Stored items
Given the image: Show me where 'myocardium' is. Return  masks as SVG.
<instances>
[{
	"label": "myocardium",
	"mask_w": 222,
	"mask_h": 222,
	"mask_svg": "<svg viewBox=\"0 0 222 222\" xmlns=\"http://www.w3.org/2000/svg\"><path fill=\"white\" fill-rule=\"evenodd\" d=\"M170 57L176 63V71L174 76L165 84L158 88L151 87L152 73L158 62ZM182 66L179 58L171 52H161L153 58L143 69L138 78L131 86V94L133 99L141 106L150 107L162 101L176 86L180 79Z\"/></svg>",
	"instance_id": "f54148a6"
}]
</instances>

*REQUIRED WORK*
An exact copy of every line above, start to finish, is required.

*SOLVED EXERCISE*
Given the image: Show me where 'myocardium' is. Return  masks as SVG.
<instances>
[{
	"label": "myocardium",
	"mask_w": 222,
	"mask_h": 222,
	"mask_svg": "<svg viewBox=\"0 0 222 222\" xmlns=\"http://www.w3.org/2000/svg\"><path fill=\"white\" fill-rule=\"evenodd\" d=\"M170 57L176 63V71L174 76L165 84L158 88L151 87L152 73L158 62ZM182 66L179 58L171 52H161L153 58L143 69L138 78L131 86V94L133 99L141 106L150 107L162 101L176 86L180 79Z\"/></svg>",
	"instance_id": "f54148a6"
}]
</instances>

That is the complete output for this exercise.